In the ignition of the gas discharge lamp, an ignition voltage generally is a high-frequency (HF) voltage, and can be generated rendering the right side switches alternately conducting and non-conducting at a high frequency. After breakdown of the gas in the gas discharge lamp, and possibly a short period of HF run-up, the bridge circuit can adopt a 'commutating forward operation', in which the left side switches are controlled at a high frequency and the right side switches at a low frequency. The resulting lamp current is a substantially square wave shaped low frequency current. In the remainder of the run-up mode and the normal operation mode, the left side switches are controlled, e.g. to obtain a power control in the normal operation mode.
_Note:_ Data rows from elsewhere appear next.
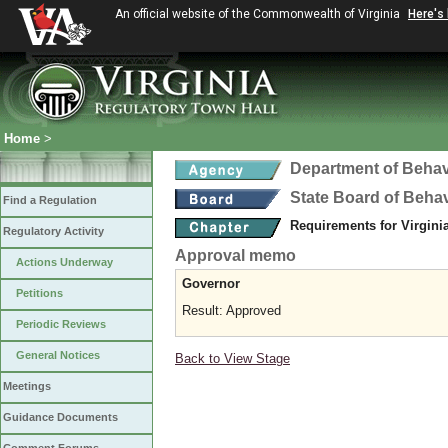
An official website of the Commonwealth of Virginia
Here's
Home
>
Department of Behav
State Board of Beha
Find a Regulation
Requirements for Virgini
Regulatory Activity
Approval memo
Actions Underway
Governor
Petitions
Result: Approved
Periodic Reviews
General Notices
Back to View Stage
Meetings
Guidance Documents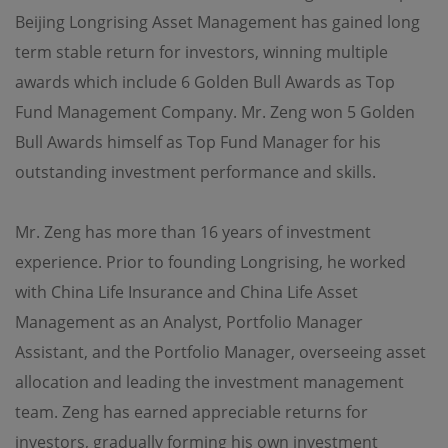
Beijing Longrising Asset Management has gained long
Use of Links
term stable return for investors, winning multiple
Should the viewer leave this site via a link contained
awards which include 6 Golden Bull Awards as Top
herein, and view content that is not provided by OPIM,
the viewer does so at its own risk. OPIM is not
Fund Management Company. Mr. Zeng won 5 Golden
responsible for damages or losses caused by any delays,
defects or omissions that may exist in the services,
Bull Awards himself as Top Fund Manager for his
information or other content provided in such site,
outstanding investment performance and skills.
whether actual, alleged, consequential or punitive. OPIM
makes no guarantees or representations as to, and shall
have no liability for, any electronic content delivered by
any third party or have any responsibility, including
Mr. Zeng has more than 16 years of investment
without limitation, the accuracy, subject matter, quality
experience. Prior to founding Longrising, he worked
or timeliness of any electronic content.
with China Life Insurance and China Life Asset
Copyright and Trademarks
Management as an Analyst, Portfolio Manager
Assistant, and the Portfolio Manager, overseeing asset
OPIM and other parties own the trademarks and logos
displayed on this site. These may not be used without
allocation and leading the investment management
the written permission of OPIM or the party owning
these. Also, the information on this site are protected by
team. Zeng has earned appreciable returns for
copyright and no part of it may be copied, transmitted,
investors, gradually forming his own investment
disseminated, sold, distributed, published, broadcasted,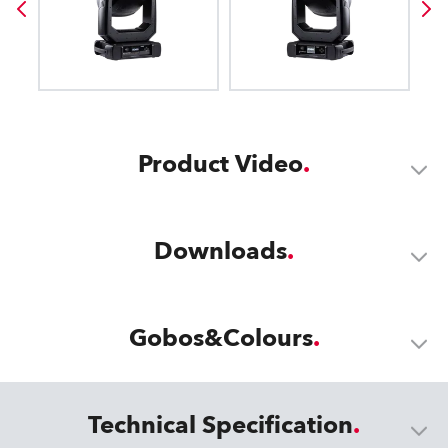
Product Video
Downloads
Gobos&Colours
Technical Specification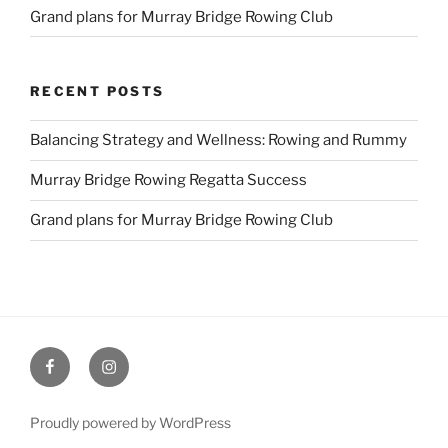
Grand plans for Murray Bridge Rowing Club
RECENT POSTS
Balancing Strategy and Wellness: Rowing and Rummy
Murray Bridge Rowing Regatta Success
Grand plans for Murray Bridge Rowing Club
Facebook
Instagram
Proudly powered by WordPress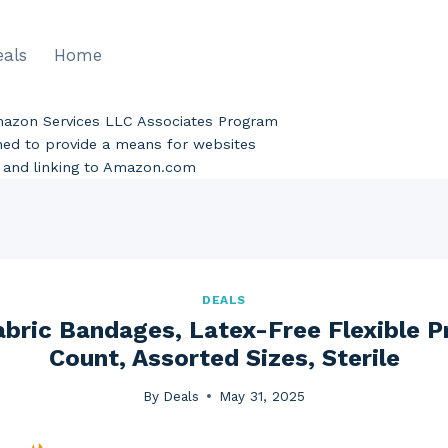
eals
Home
Amazon Services LLC Associates Program
gned to provide a means for websites
ng and linking to Amazon.com
DEALS
Fabric Bandages, Latex-Free Flexible P
Count, Assorted Sizes, Sterile
By
Deals
May 31, 2025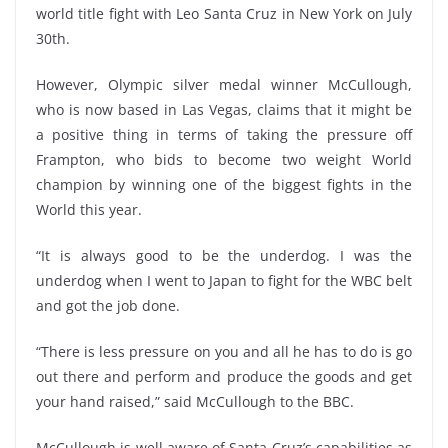
world title fight with Leo Santa Cruz in New York on July
30th.
However, Olympic silver medal winner McCullough,
who is now based in Las Vegas, claims that it might be
a positive thing in terms of taking the pressure off
Frampton, who bids to become two weight World
champion by winning one of the biggest fights in the
World this year.
“It is always good to be the underdog. I was the
underdog when I went to Japan to fight for the WBC belt
and got the job done.
“There is less pressure on you and all he has to do is go
out there and perform and produce the goods and get
your hand raised,” said McCullough to the BBC.
McCullough is well aware of Santa Cruz’s capabilities as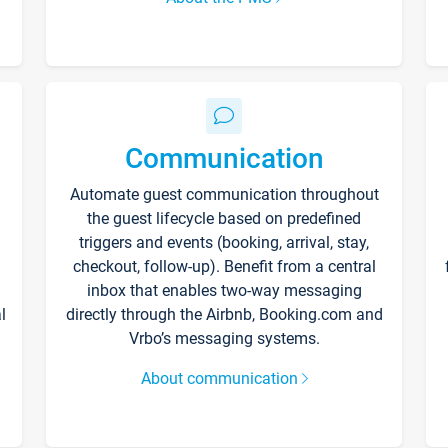
Communication
Automate guest communication throughout
the guest lifecycle based on predefined
triggers and events (booking, arrival, stay,
checkout, follow-up). Benefit from a central
inbox that enables two-way messaging
l
directly through the Airbnb, Booking.com and
Vrbo’s messaging systems.
About communication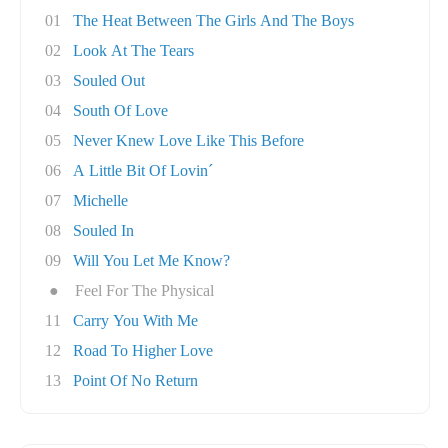
01
The Heat Between The Girls And The Boys
02
Look At The Tears
03
Souled Out
04
South Of Love
05
Never Knew Love Like This Before
06
A Little Bit Of Lovin´
07
Michelle
08
Souled In
09
Will You Let Me Know?
●
Feel For The Physical
11
Carry You With Me
12
Road To Higher Love
13
Point Of No Return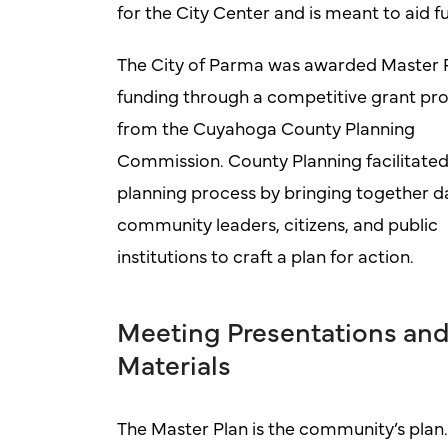
for the City Center and is meant to aid 
The City of Parma was awarded Master 
funding through a competitive grant pr
from the Cuyahoga County Planning
Commission. County Planning facilitated
planning process by bringing together d
community leaders, citizens, and public
institutions to craft a plan for action.
Meeting Presentations an
Materials
The Master Plan is the community’s plan.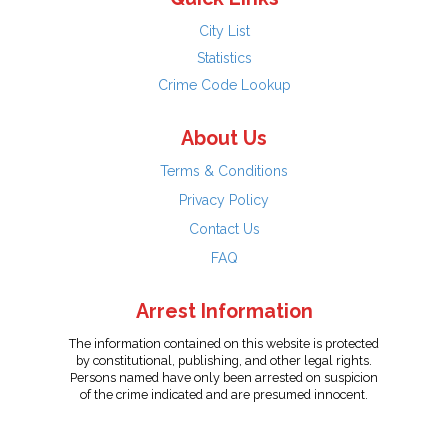
City List
Statistics
Crime Code Lookup
About Us
Terms & Conditions
Privacy Policy
Contact Us
FAQ
Arrest Information
The information contained on this website is protected
by constitutional, publishing, and other legal rights.
Persons named have only been arrested on suspicion
of the crime indicated and are presumed innocent.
It is observed that as an alternative for 'commutating forward operation' the lamp can be operated in the steady state in the normal operation mode using a high frequency current.

Fig. 1 shows an embodiment of a lamp driving circuit with an FBCF topology, as will be explained in further detail below.

Some lamp types and old lamps have a tendency to extinguish after ignition in the run-up mode, e.g. due to electrode behavior. This can even happen at up to one minute after the lamp was ignited.

When the lamp extinguishes soon after the ignition process (e.g. less than two seconds after an ignition has been detected), the lamp has not yet warmed up and the lamp control returns to the ignition mode. In the prior art products there is a delay period of several seconds (e.g. 6 seconds) before the next ignition attempt is made. A reason for this delay period can be recognized in a risk that the cause of the extinction of the lamp is a lamp defect, which could seriously harm the lamp driving circuit when no delay period is used. In this delay period, the lamp is off, and the user cannot notice any activity of the lamp control. As a result, the user might therefore switch off the lamp control, assuming the lamp or the lamp control has a defect. After ignition, the lamp can also extinguish at a later stage, in the run-up mode at e.g. 30 seconds after ignition. In that case, the lamp is already warm and will not ignite at the next ignition attempts with a 6 seconds delay period. Accordingly, the uncertainty of the user with regard to the condition of the lamp increases.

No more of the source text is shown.